[The Navy as a Fighting Machine by Bradley A. Fiske]@TWC D-Link bookThe Navy as a Fighting Machine CHAPTER VII 29/30
In January, 1916, the United States Atlantic fleet, capable as to both material and personnel of going to sea and maneuvering together, consisted of 15 battleships and 23 destroyers, 2 mine-depot ships, and 1 mine-training ship, and 4 tugs fitted as mine-sweepers--with no submarines, no aircraft of any kind, no scouts (unless the _Chester_ be so considered, which was cruising alone off the coast of Liberia, and the _Birmingham_, which was flag-ship to the destroyer flotilla).
This was the only fleet that we had ready to fight in January, 1916; because, although more battleships could have been put into commission, this could have been done only by putting out of commission certain smaller vessels, such as cruisers and gunboats; and the battleships would have had to be put into commission very hurriedly, filled up with men fresh from other ships, and no more ready to fight in the fleet against an enemy (whose ships were fully manned with well-trained officers and men, accustomed to the details of their respective ships, and acquainted with each other) than the _Chesapeake_ was ready to fight the _Shannon_. 3.

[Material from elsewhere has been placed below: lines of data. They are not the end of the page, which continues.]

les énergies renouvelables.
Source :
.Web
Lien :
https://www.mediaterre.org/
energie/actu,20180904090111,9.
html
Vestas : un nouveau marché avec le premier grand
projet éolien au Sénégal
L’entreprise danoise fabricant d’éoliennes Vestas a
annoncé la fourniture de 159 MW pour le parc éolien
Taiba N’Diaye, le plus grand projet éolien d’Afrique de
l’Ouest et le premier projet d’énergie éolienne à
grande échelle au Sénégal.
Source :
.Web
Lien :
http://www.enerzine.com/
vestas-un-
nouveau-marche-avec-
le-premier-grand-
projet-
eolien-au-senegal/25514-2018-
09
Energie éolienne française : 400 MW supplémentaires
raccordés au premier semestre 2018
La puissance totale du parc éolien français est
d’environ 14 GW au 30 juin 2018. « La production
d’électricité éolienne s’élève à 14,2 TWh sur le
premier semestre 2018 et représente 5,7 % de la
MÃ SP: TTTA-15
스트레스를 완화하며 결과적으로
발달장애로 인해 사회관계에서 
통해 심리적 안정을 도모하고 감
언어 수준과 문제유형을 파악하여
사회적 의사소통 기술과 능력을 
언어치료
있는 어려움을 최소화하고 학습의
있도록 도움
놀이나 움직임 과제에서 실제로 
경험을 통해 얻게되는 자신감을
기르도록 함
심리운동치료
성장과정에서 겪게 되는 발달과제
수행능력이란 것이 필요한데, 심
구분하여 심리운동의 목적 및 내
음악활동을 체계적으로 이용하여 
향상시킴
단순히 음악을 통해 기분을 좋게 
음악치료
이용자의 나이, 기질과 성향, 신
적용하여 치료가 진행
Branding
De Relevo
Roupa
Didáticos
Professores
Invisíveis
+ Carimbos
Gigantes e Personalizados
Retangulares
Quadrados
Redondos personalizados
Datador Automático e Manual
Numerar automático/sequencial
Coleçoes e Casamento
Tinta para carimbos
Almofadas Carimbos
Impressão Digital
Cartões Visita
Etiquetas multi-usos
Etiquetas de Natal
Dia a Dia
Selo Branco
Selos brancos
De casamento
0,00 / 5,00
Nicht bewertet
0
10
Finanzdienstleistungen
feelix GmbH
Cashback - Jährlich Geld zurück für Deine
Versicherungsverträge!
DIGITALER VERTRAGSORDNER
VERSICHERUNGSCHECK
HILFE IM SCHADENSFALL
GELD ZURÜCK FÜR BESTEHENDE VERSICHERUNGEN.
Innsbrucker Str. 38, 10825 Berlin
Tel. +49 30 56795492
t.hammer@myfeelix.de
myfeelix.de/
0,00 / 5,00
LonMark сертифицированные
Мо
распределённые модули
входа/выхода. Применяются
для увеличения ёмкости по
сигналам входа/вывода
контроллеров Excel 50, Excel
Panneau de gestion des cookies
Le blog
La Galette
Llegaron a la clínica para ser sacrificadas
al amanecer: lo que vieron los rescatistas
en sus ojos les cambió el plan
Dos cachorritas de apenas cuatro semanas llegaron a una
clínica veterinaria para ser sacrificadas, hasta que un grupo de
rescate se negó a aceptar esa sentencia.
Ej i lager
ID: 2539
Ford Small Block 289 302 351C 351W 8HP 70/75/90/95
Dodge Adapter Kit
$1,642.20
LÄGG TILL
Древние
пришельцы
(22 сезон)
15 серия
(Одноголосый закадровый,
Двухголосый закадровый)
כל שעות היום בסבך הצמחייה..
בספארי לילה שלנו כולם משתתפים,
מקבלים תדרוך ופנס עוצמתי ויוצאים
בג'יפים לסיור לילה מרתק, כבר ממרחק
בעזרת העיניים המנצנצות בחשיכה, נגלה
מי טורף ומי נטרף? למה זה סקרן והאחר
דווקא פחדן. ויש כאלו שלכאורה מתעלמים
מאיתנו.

In case our system is not so good as that of--say Germany--or of any other country having a system equally excellent, we shall _never_ be able to contend successfully against that navy, under equal strategic conditions, unless we have an excess over her in numbers of personnel and material sufficient to counteract our inferiority in efficiency. The efficiency of a navy or an army is exactly what the strategic system makes it.
Eleven thousand Greeks under Miltiades, highly efficient and thoroughly trained, defeated 100,000 Persians at Marathon.
A Greek fleet under Themistocies defeated and almost destroyed a much larger Persian fleet at Salamis.